Thomas' work to date has included working with the former Soviet Union and the United States on uranium policies and has brokered and advised on off take agreements and transactions globally.

Corporate Governance

The Directors monitor the business affairs of the Company on behalf of Shareholders and have formally adopted a corporate governance policy which is designed to encourage Directors to focus their attention on accountability, risk management and ethical conduct.

The Company’s main corporate governance policies and practices are outlined below:

The Board

The Company’s Board of Directors is responsible for corporate governance of the Company. The Board develops strategies for the Company, reviews strategic objectives, and monitors performance against those objectives. The goals of the corporate governance process are to:

  • drive Shareholder value;
  • ensure a prudential and ethical base to the Company’s conduct and activities; and
  • ensure compliance with the Company’s legal and regulatory obligations.
  • Consistent with these goals, the Board assumes the following responsibilities:

  • develop initiatives for profit and asset growth;
  • reviewing the corporate, commercial and financial performance of the Company on a regular basis;
  • acting on behalf of, and being accountable to the Shareholders;
  • identifying business risks and implementing actions to manage those risks; and
  • developing and effecting management and corporate systems to assure quality.

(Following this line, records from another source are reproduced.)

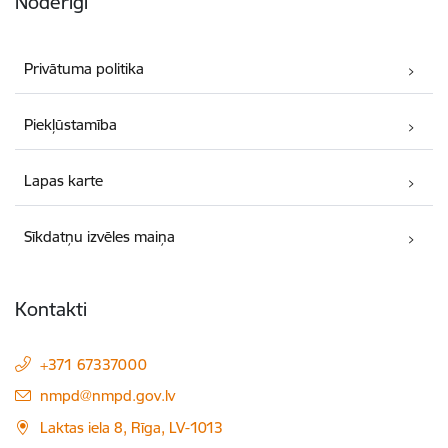
Noderīgi
Privātuma politika
Piekļūstamība
Lapas karte
Sīkdatņu izvēles maiņa
Kontakti
+371 67337000
E-pasts:
nmpd@nmpd.gov.lv
Laktas iela 8, Rīga, LV-1013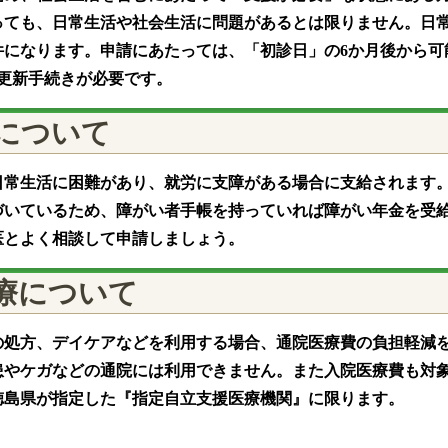
っても、日常生活や社会生活に問題があるとは限りません。日
件になります。申請にあたっては、「初診日」の6か月後から可
、更新手続きが必要です。
について
日常生活に困難があり、就労に支障がある場合に支給されます
づいているため、障がい者手帳を持っていれば障がい年金を受
医とよく相談して申請しましょう。
療について
の処方、デイケアなどを利用する場合、通院医療費の負担軽減
患やケガなどの通院には利用できません。また入院医療費も対
徳島県が指定した『指定自立支援医療機関』に限ります。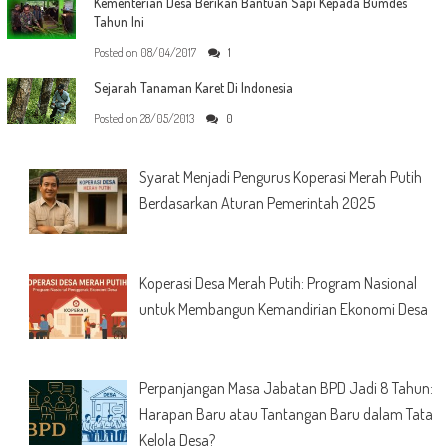
Kementerian Desa Berikan Bantuan Sapi Kepada Bumdes
Tahun Ini
Posted on
08/04/2017
1
Sejarah Tanaman Karet Di Indonesia
Posted on
28/05/2013
0
Syarat Menjadi Pengurus Koperasi Merah Putih
Berdasarkan Aturan Pemerintah 2025
Koperasi Desa Merah Putih: Program Nasional
untuk Membangun Kemandirian Ekonomi Desa
Perpanjangan Masa Jabatan BPD Jadi 8 Tahun:
Harapan Baru atau Tantangan Baru dalam Tata
Kelola Desa?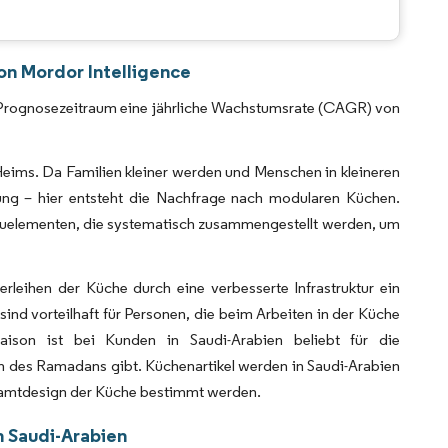
CC BY 4.0.
on Mordor Intelligence
m Prognosezeitraum eine jährliche Wachstumsrate (CAGR) von
 Heims. Da Familien kleiner werden und Menschen in kleineren
ng – hier entsteht die Nachfrage nach modularen Küchen.
uelementen, die systematisch zusammengestellt werden, um
leihen der Küche durch eine verbesserte Infrastruktur ein
nd vorteilhaft für Personen, die beim Arbeiten in der Küche
saison ist bei Kunden in Saudi-Arabien beliebt für die
n des Ramadans gibt. Küchenartikel werden in Saudi-Arabien
samtdesign der Küche bestimmt werden.
n Saudi-Arabien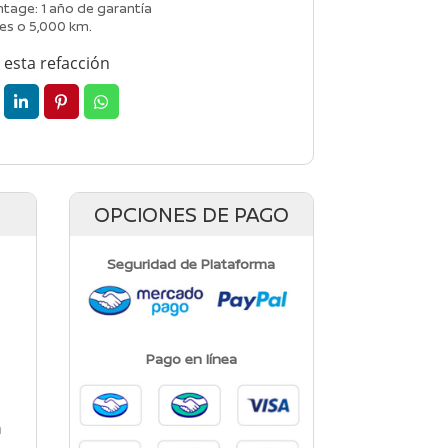
tage: 1 año de garantía
es o 5,000 km.
esta refacción
OPCIONES DE PAGO
Seguridad de Plataforma
l
Pago en línea
a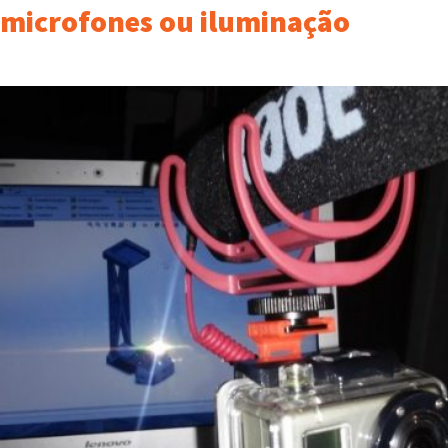
microfones ou iluminação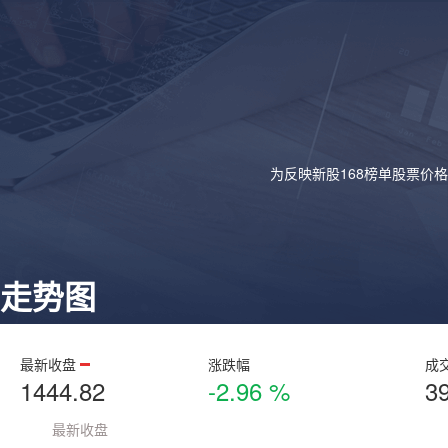
为反映新股168榜单股票价
走势图
最新收盘
涨跌幅
成
1444.82
-2.96 %
3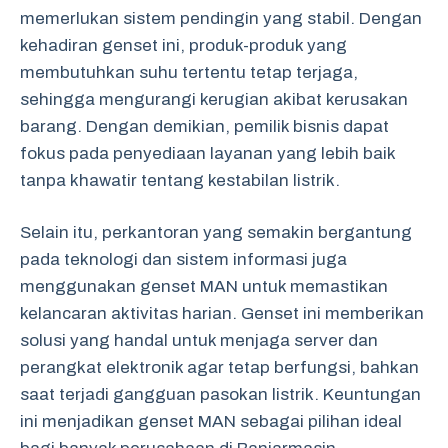
memerlukan sistem pendingin yang stabil. Dengan
kehadiran genset ini, produk-produk yang
membutuhkan suhu tertentu tetap terjaga,
sehingga mengurangi kerugian akibat kerusakan
barang. Dengan demikian, pemilik bisnis dapat
fokus pada penyediaan layanan yang lebih baik
tanpa khawatir tentang kestabilan listrik.
Selain itu, perkantoran yang semakin bergantung
pada teknologi dan sistem informasi juga
menggunakan genset MAN untuk memastikan
kelancaran aktivitas harian. Genset ini memberikan
solusi yang handal untuk menjaga server dan
perangkat elektronik agar tetap berfungsi, bahkan
saat terjadi gangguan pasokan listrik. Keuntungan
ini menjadikan genset MAN sebagai pilihan ideal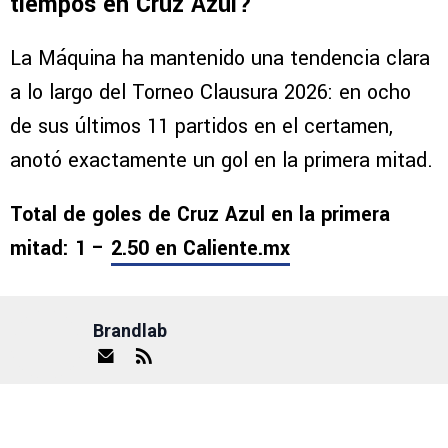
tiempos en Cruz Azul?
La Máquina ha mantenido una tendencia clara
a lo largo del Torneo Clausura 2026: en ocho
de sus últimos 11 partidos en el certamen,
anotó exactamente un gol en la primera mitad.
Total de goles de Cruz Azul en la primera
mitad: 1 –
2.50 en Caliente.mx
Brandlab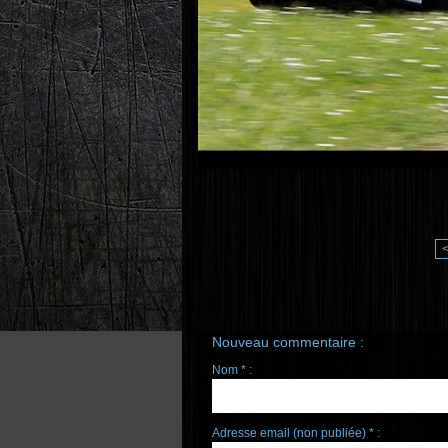
Nouveau commentaire :
Nom * :
Adresse email (non publiée) * :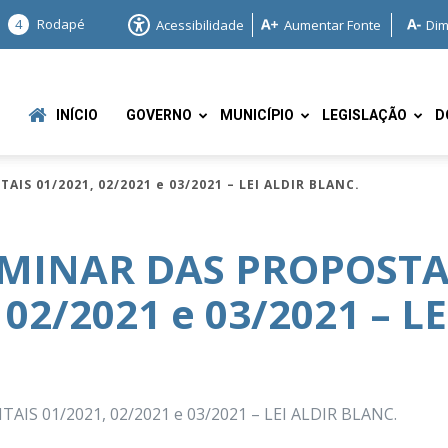
4
Rodapé
Acessibilidade
Aumentar Fonte
Dim
INÍCIO
GOVERNO
MUNICÍPIO
LEGISLAÇÃO
D
IS 01/2021, 02/2021 e 03/2021 – LEI ALDIR BLANC.
IMINAR DAS PROPOSTA
 02/2021 e 03/2021 – LE
e
S 01/2021, 02/2021 e 03/2021 – LEI ALDIR BLANC.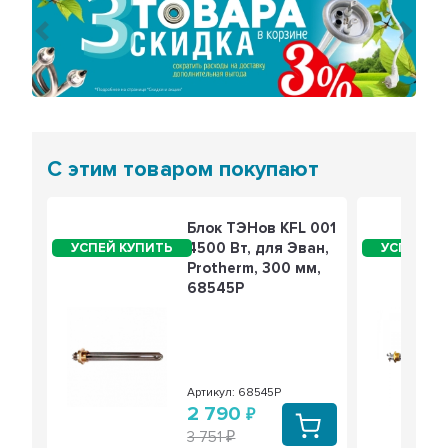
Предыдущий
Сле
С этим товаром покупают
Блок ТЭНов KFL 001
4500 Вт, для Эван,
Protherm, 300 мм,
68545Р
Артикул: 68545Р
2 790
3 751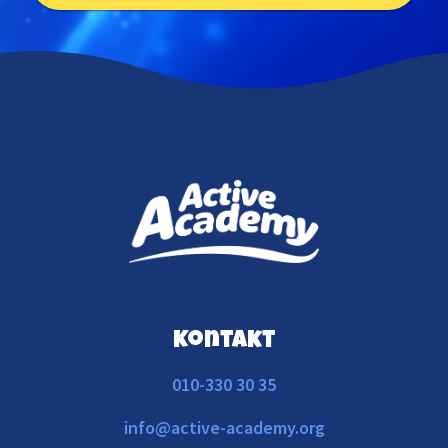
Kontakt
010-330 30 35
info@active-academy.org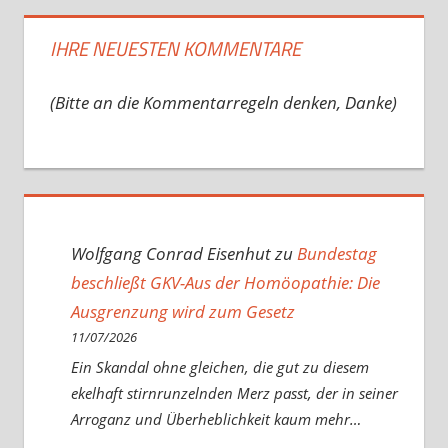
IHRE NEUESTEN KOMMENTARE
(Bitte an die Kommentarregeln denken, Danke)
Wolfgang Conrad Eisenhut
zu
Bundestag
beschließt GKV-Aus der Homöopathie: Die
Ausgrenzung wird zum Gesetz
11/07/2026
Ein Skandal ohne gleichen, die gut zu diesem
ekelhaft stirnrunzelnden Merz passt, der in seiner
Arroganz und Überheblichkeit kaum mehr…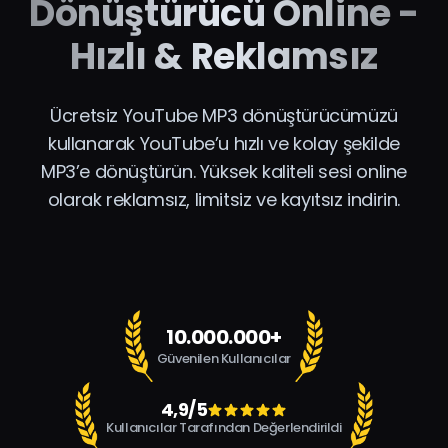
Dönüştürücü Online -
Hızlı & Reklamsız
Ücretsiz YouTube MP3 dönüştürücümüzü
kullanarak YouTube’u hızlı ve kolay şekilde
MP3’e dönüştürün. Yüksek kaliteli sesi online
olarak reklamsız, limitsiz ve kayıtsız indirin.
10.000.000+
Güvenilen Kullanıcılar
4,9/5
Kullanıcılar Tarafından Değerlendirildi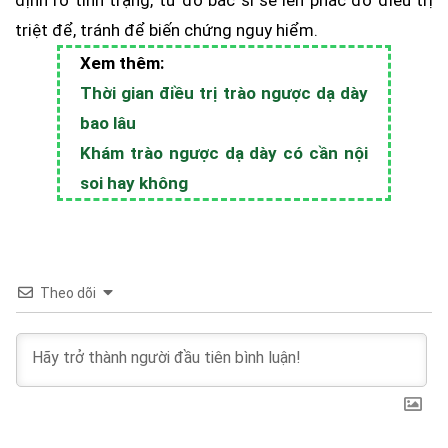
định rõ tình trạng, từ đó bác sĩ sẽ lên phác đồ điều trị
triệt để, tránh để biến chứng nguy hiểm.
Xem thêm:
Thời gian điều trị trào ngược dạ dày
bao lâu
Khám trào ngược dạ dày có cần nội
soi hay không
Theo dõi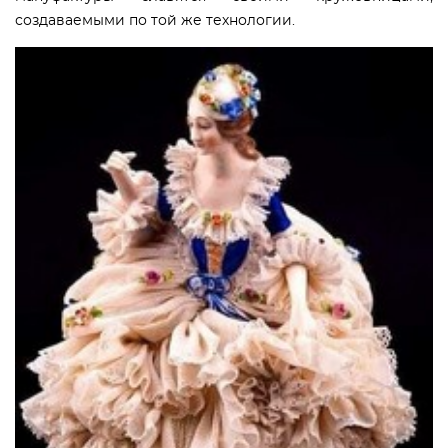
создаваемыми по той же технологии.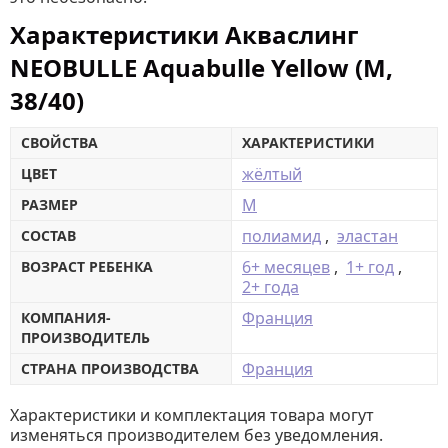
Характеристики Акваслинг
NEOBULLE Aquabulle Yellow (M,
38/40)
СВОЙСТВА
ХАРАКТЕРИСТИКИ
жёлтый
ЦВЕТ
М
РАЗМЕР
полиамид
,
эластан
СОСТАВ
6+ месяцев
,
1+ год
,
ВОЗРАСТ РЕБЕНКА
2+ года
Франция
КОМПАНИЯ-
ПРОИЗВОДИТЕЛЬ
Франция
СТРАНА ПРОИЗВОДСТВА
Характеристики и комплектация товара могут
изменяться производителем без уведомления.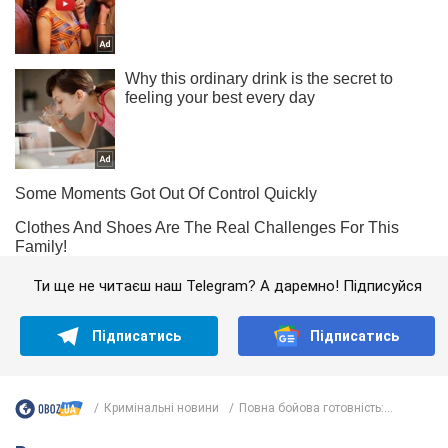
Ти ще не читаєш наш Telegram? А даремно! Підписуйся
Підписатись
Підписатись
Кримінальні новини
Повна бойова готовність:...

The Company is committed to the circulation of relevant materials to Directors in a timely manner to facilitate Directors’ participation in the Board discussions on a fully informed basis.

Composition of the Board

Election of Board members is substantially the province of the Shareholders in general meeting.

However, the Company commits to the following principles:

(a) the Board to comprise of Directors with a blend of skills, experience and attributes appropriate for the Company and its business; and

(b) the principal criterion for the appointment of new Directors being their ability to add value to the Company and its business.

No formal nomination committee or procedures have been adopted for the identifi cation, appointment and review of the Board membership, but an informal assessment process, facilitated by the Chairman in consultation with the Company’s professional advisors, has been committed to by the Board.

Advisory Board

The Board may from time to time appoint an advisory board to assist the Board in the consideration of any issue or the implementation of any plan.

Independent Professional Advice

Subject to the Chairman’s approval (not to be unreasonably withheld), the Directors, at the Company’s expense, may obtain independent professional advice on issues arising in the course of their duties.

Remuneration Arrangements

The remuneration of an executive director will be decided by the Board, without the affected executive director participating in that decision-making process.

The maximum remuneration of non-executive Directors is the subject of a Shareholder resolution in accordance with the Company’s Constitution, the Corporations Act and the Listing Rules, as applicable. The apportionment of non-executive Directors’ remuneration within that maximum will be made by the Board having regard to the inputs and value to the Company of the respective contributions by each non-executive Director. The current limit, which may only be varied by Shareholders in general meeting, is an aggregate amount of $300,000 per annum. The Board may award additional remuneration to non-executive Directors called upon to perform extra services or make special exertions on behalf of the Company.

External Audit

The Company in general meeting is responsible for the appointment of the external auditors of the Company, and the Board from time to time will review the scope, performance and fees of those external auditors.

Identification and Management of Risk

The Board’s collective experience will enable accurate identifi cation of the principal risks which may affect the Company’s business. Key operational risks and their management will be recurring items for deliberation at Board meetings.

Ethical Standards

The Board is committed to the maintenance of appropriate ethical standards.